**BRIEF**
Exactly as they appear, transcribe the entries and skip any pictures.
========================================
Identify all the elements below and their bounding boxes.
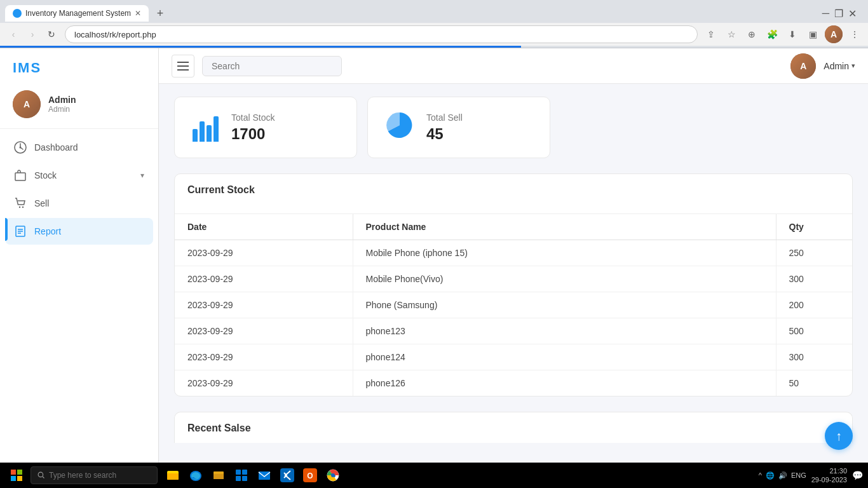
minimize-button[interactable]: ─ (822, 8, 829, 19)
search-input[interactable] (202, 56, 342, 76)
menu-icon[interactable]: ⋮ (846, 26, 863, 43)
sidebar-item-stock[interactable]: Stock ▾ (5, 162, 153, 189)
puzzle-icon[interactable]: 🧩 (764, 26, 780, 43)
url-text: localhost/rk/report.php (74, 30, 156, 39)
cell-product: Mobile Phone (iphone 15) (353, 240, 776, 266)
main-content: Total Stock 1700 (159, 84, 868, 465)
sidebar-user: A Admin Admin (0, 84, 158, 128)
stock-icon (14, 169, 27, 182)
forward-button[interactable]: › (24, 26, 41, 43)
cell-date: 2023-09-29 (175, 344, 353, 370)
report-icon (14, 225, 27, 238)
dashboard-icon (14, 141, 27, 154)
sidebar-divider (0, 128, 158, 129)
table-row: 2023-09-29 Phone (Samsung) 200 (175, 292, 852, 318)
sell-label: Sell (34, 198, 49, 208)
dashboard-label: Dashboard (34, 142, 78, 152)
table-row: 2023-09-29 Mobile Phone (iphone 15) 250 (175, 240, 852, 266)
admin-chevron-icon: ▾ (851, 62, 855, 70)
total-sell-label: Total Sell (426, 112, 463, 123)
stats-row: Total Stock 1700 (174, 97, 853, 158)
active-indicator (5, 218, 8, 241)
pie-chart-icon (386, 111, 414, 144)
col-header-date: Date (175, 214, 353, 240)
topbar-avatar[interactable]: A (790, 53, 816, 79)
scroll-to-top-button[interactable]: ↑ (825, 422, 853, 450)
report-label: Report (34, 226, 61, 236)
total-stock-value: 1700 (231, 125, 275, 143)
total-stock-label: Total Stock (231, 112, 275, 123)
page-share-icon[interactable]: ⇪ (703, 26, 719, 43)
cell-product: phone123 (353, 318, 776, 344)
cell-date: 2023-09-29 (175, 370, 353, 396)
current-stock-title: Current Stock (187, 184, 839, 196)
sidebar-avatar: A (13, 90, 41, 118)
sidebar-item-report[interactable]: Report (5, 218, 153, 245)
col-header-qty: Qty (776, 214, 852, 240)
current-stock-table: Date Product Name Qty 2023-09-29 Mobile … (175, 214, 852, 396)
reload-button[interactable]: ↻ (43, 26, 60, 43)
loading-bar (0, 46, 521, 48)
restore-button[interactable]: ❐ (834, 8, 843, 20)
topbar-admin-label: Admin (824, 61, 849, 71)
svg-point-4 (22, 207, 24, 208)
tab-title: Inventory Management System (25, 9, 131, 18)
total-sell-value: 45 (426, 125, 463, 143)
sidebar-user-name: Admin (48, 95, 76, 105)
cell-product: Mobile Phone(Vivo) (353, 266, 776, 292)
download-icon[interactable]: ⬇ (784, 26, 801, 43)
taskbar: O ^ 🌐 🔊 ENG 21:30 29-09-2023 💬 (0, 463, 868, 465)
sidebar-item-dashboard[interactable]: Dashboard (5, 134, 153, 161)
cell-qty: 250 (776, 240, 852, 266)
topbar: A Admin ▾ (159, 48, 868, 84)
recent-sales-title: Recent Salse (174, 412, 853, 443)
cell-qty: 300 (776, 266, 852, 292)
cell-qty: 200 (776, 292, 852, 318)
cell-date: 2023-09-29 (175, 266, 353, 292)
stock-nav-link[interactable]: Stock ▾ (5, 162, 153, 189)
svg-rect-2 (15, 173, 25, 180)
close-window-button[interactable]: ✕ (848, 8, 857, 20)
col-header-product: Product Name (353, 214, 776, 240)
total-stock-card: Total Stock 1700 (174, 97, 357, 158)
browser-profile-icon[interactable]: A (825, 25, 843, 43)
svg-point-3 (19, 207, 20, 208)
svg-point-1 (20, 147, 22, 149)
dashboard-nav-link[interactable]: Dashboard (5, 134, 153, 161)
browser-tab[interactable]: Inventory Management System ✕ (5, 5, 149, 22)
address-bar[interactable]: localhost/rk/report.php (65, 25, 698, 43)
table-row: 2023-09-29 Mobile Phone(Vivo) 300 (175, 266, 852, 292)
sidebar-item-sell[interactable]: Sell (5, 190, 153, 217)
report-nav-link[interactable]: Report (5, 218, 153, 245)
sidebar: IMS A Admin Admin (0, 48, 159, 465)
cell-date: 2023-09-29 (175, 318, 353, 344)
current-stock-section: Current Stock Date Product Name Qty 2023… (174, 173, 853, 396)
cell-date: 2023-09-29 (175, 240, 353, 266)
cell-qty: 300 (776, 344, 852, 370)
table-row: 2023-09-29 phone123 500 (175, 318, 852, 344)
sidebar-icon[interactable]: ▣ (804, 26, 821, 43)
bookmark-icon[interactable]: ☆ (723, 26, 740, 43)
hamburger-button[interactable] (172, 55, 194, 78)
cell-date: 2023-09-29 (175, 292, 353, 318)
back-button[interactable]: ‹ (5, 26, 22, 43)
sell-nav-link[interactable]: Sell (5, 190, 153, 217)
topbar-admin-dropdown[interactable]: Admin ▾ (824, 61, 855, 71)
tab-favicon (13, 9, 22, 18)
sidebar-nav: Dashboard Stock ▾ (0, 134, 158, 246)
cell-qty: 50 (776, 370, 852, 396)
cell-product: Phone (Samsung) (353, 292, 776, 318)
sell-icon (14, 197, 27, 210)
new-tab-button[interactable]: + (151, 4, 169, 22)
tab-close-button[interactable]: ✕ (135, 9, 141, 18)
table-row: 2023-09-29 phone126 50 (175, 370, 852, 396)
extension-icon[interactable]: ⊕ (743, 26, 760, 43)
sidebar-logo: IMS (0, 48, 158, 84)
bar-chart-icon (193, 114, 219, 142)
table-row: 2023-09-29 phone124 300 (175, 344, 852, 370)
stock-label: Stock (34, 170, 57, 180)
sidebar-user-role: Admin (48, 105, 76, 114)
total-sell-card: Total Sell 45 (367, 97, 550, 158)
cell-qty: 500 (776, 318, 852, 344)
stock-arrow-icon: ▾ (140, 171, 144, 180)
========================================
**EXERCISE OUTPUT**
Identify all the elements below and their bounding boxes.
minimize-button[interactable]: ─ (822, 8, 829, 19)
search-input[interactable] (202, 56, 342, 76)
menu-icon[interactable]: ⋮ (846, 26, 863, 43)
sidebar-item-stock[interactable]: Stock ▾ (5, 162, 153, 189)
puzzle-icon[interactable]: 🧩 (764, 26, 780, 43)
url-text: localhost/rk/report.php (74, 30, 156, 39)
cell-product: Mobile Phone (iphone 15) (353, 240, 776, 266)
main-content: Total Stock 1700 (159, 84, 868, 465)
sidebar-user: A Admin Admin (0, 84, 158, 128)
stock-icon (14, 169, 27, 182)
forward-button[interactable]: › (24, 26, 41, 43)
cell-date: 2023-09-29 (175, 344, 353, 370)
report-icon (14, 225, 27, 238)
dashboard-icon (14, 141, 27, 154)
sidebar-divider (0, 128, 158, 129)
table-row: 2023-09-29 Phone (Samsung) 200 (175, 292, 852, 318)
sell-label: Sell (34, 198, 49, 208)
dashboard-label: Dashboard (34, 142, 78, 152)
table-row: 2023-09-29 Mobile Phone (iphone 15) 250 (175, 240, 852, 266)
admin-chevron-icon: ▾ (851, 62, 855, 70)
total-sell-label: Total Sell (426, 112, 463, 123)
stats-row: Total Stock 1700 (174, 97, 853, 158)
active-indicator (5, 218, 8, 241)
pie-chart-icon (386, 111, 414, 144)
col-header-date: Date (175, 214, 353, 240)
topbar-avatar[interactable]: A (790, 53, 816, 79)
scroll-to-top-button[interactable]: ↑ (825, 422, 853, 450)
report-label: Report (34, 226, 61, 236)
total-stock-value: 1700 (231, 125, 275, 143)
total-stock-label: Total Stock (231, 112, 275, 123)
page-share-icon[interactable]: ⇪ (703, 26, 719, 43)
cell-product: phone123 (353, 318, 776, 344)
cell-date: 2023-09-29 (175, 370, 353, 396)
current-stock-title: Current Stock (187, 184, 839, 196)
sidebar-avatar: A (13, 90, 41, 118)
sidebar-item-report[interactable]: Report (5, 218, 153, 245)
col-header-qty: Qty (776, 214, 852, 240)
current-stock-table: Date Product Name Qty 2023-09-29 Mobile … (175, 214, 852, 396)
reload-button[interactable]: ↻ (43, 26, 60, 43)
loading-bar (0, 46, 521, 48)
restore-button[interactable]: ❐ (834, 8, 843, 20)
topbar-admin-label: Admin (824, 61, 849, 71)
svg-point-4 (22, 207, 24, 208)
tab-title: Inventory Management System (25, 9, 131, 18)
total-sell-value: 45 (426, 125, 463, 143)
sidebar-user-name: Admin (48, 95, 76, 105)
cell-product: Mobile Phone(Vivo) (353, 266, 776, 292)
download-icon[interactable]: ⬇ (784, 26, 801, 43)
taskbar: O ^ 🌐 🔊 ENG 21:30 29-09-2023 💬 (0, 463, 868, 465)
sidebar-item-dashboard[interactable]: Dashboard (5, 134, 153, 161)
cell-qty: 250 (776, 240, 852, 266)
topbar: A Admin ▾ (159, 48, 868, 84)
recent-sales-title: Recent Salse (174, 412, 853, 443)
cell-qty: 300 (776, 266, 852, 292)
cell-qty: 200 (776, 292, 852, 318)
cell-date: 2023-09-29 (175, 266, 353, 292)
stock-nav-link[interactable]: Stock ▾ (5, 162, 153, 189)
svg-rect-2 (15, 173, 25, 180)
close-window-button[interactable]: ✕ (848, 8, 857, 20)
col-header-product: Product Name (353, 214, 776, 240)
total-stock-card: Total Stock 1700 (174, 97, 357, 158)
browser-profile-icon[interactable]: A (825, 25, 843, 43)
svg-point-3 (19, 207, 20, 208)
svg-point-1 (20, 147, 22, 149)
dashboard-nav-link[interactable]: Dashboard (5, 134, 153, 161)
browser-tab[interactable]: Inventory Management System ✕ (5, 5, 149, 22)
address-bar[interactable]: localhost/rk/report.php (65, 25, 698, 43)
table-row: 2023-09-29 Mobile Phone(Vivo) 300 (175, 266, 852, 292)
sidebar-item-sell[interactable]: Sell (5, 190, 153, 217)
report-nav-link[interactable]: Report (5, 218, 153, 245)
sidebar: IMS A Admin Admin (0, 48, 159, 465)
cell-date: 2023-09-29 (175, 318, 353, 344)
current-stock-section: Current Stock Date Product Name Qty 2023… (174, 173, 853, 396)
cell-date: 2023-09-29 (175, 240, 353, 266)
cell-qty: 300 (776, 344, 852, 370)
table-row: 2023-09-29 phone123 500 (175, 318, 852, 344)
sidebar-icon[interactable]: ▣ (804, 26, 821, 43)
bookmark-icon[interactable]: ☆ (723, 26, 740, 43)
hamburger-button[interactable] (172, 55, 194, 78)
cell-date: 2023-09-29 (175, 292, 353, 318)
back-button[interactable]: ‹ (5, 26, 22, 43)
sell-nav-link[interactable]: Sell (5, 190, 153, 217)
topbar-admin-dropdown[interactable]: Admin ▾ (824, 61, 855, 71)
tab-favicon (13, 9, 22, 18)
sidebar-nav: Dashboard Stock ▾ (0, 134, 158, 246)
cell-qty: 50 (776, 370, 852, 396)
cell-product: Phone (Samsung) (353, 292, 776, 318)
sell-icon (14, 197, 27, 210)
new-tab-button[interactable]: + (151, 4, 169, 22)
tab-close-button[interactable]: ✕ (135, 9, 141, 18)
table-row: 2023-09-29 phone126 50 (175, 370, 852, 396)
extension-icon[interactable]: ⊕ (743, 26, 760, 43)
sidebar-logo: IMS (0, 48, 158, 84)
bar-chart-icon (193, 114, 219, 142)
table-row: 2023-09-29 phone124 300 (175, 344, 852, 370)
stock-label: Stock (34, 170, 57, 180)
sidebar-user-role: Admin (48, 105, 76, 114)
total-sell-card: Total Sell 45 (367, 97, 550, 158)
cell-qty: 500 (776, 318, 852, 344)
stock-arrow-icon: ▾ (140, 171, 144, 180)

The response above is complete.